Most manufacturers with sales over $5M (USD) have some kind of ERP system. Why? Often, it’s simply because they outgrew Quickbooks, or someone told them they need one to track costs to jobs, or because everyone else has one.
Job costing is rarely worth the effort, especially when it means technology investment and wasting time reporting and reviewing arbitrary approximations. I realize that’s heresy to many of you, but it’s true nonetheless.
Initially, MRP systems were developed to automate inventory tracking and to support scheduling. Software companies added bells and whistles, often at the request of manufacturers, creating the acronyms MRPII and ERP along the way.

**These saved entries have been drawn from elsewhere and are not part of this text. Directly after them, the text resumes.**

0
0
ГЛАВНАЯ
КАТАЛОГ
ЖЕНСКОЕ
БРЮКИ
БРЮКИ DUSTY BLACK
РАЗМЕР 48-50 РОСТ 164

These fully integrated systems can do amazing things, some of which is important to a business. But I have yet to see one that can actually execute Lean or Theory of Constraints (TOC) scheduling effectively, and most of us know that MRP scheduling relies on perfect information that exists only in our dreams.
If you’re a truly lean company, you are eliminating transactions -– not adding them. I tried using Eli Goldratt’s software in the last half of the 1980’s and even his was too complex and unreliable to use effectively. It’s easy to promise Lean or TOC scheduling, but do not accept that on face value or on some simplistic demo.
ERP systems are not inherently bad, but they can facilitate a lot of “feed the machine” data reporting that will not ever pay for itself. They offer features and functions that sound great, but are rarely effectively implemented in a way that adds to business success.
You likely already have an ERP system, and you don’t need to unplug it. But you do need to take a very serious look at how it helps you become a better company. Use what brings value and do not force-feed features and functions on your organization. Your people have more important things to do.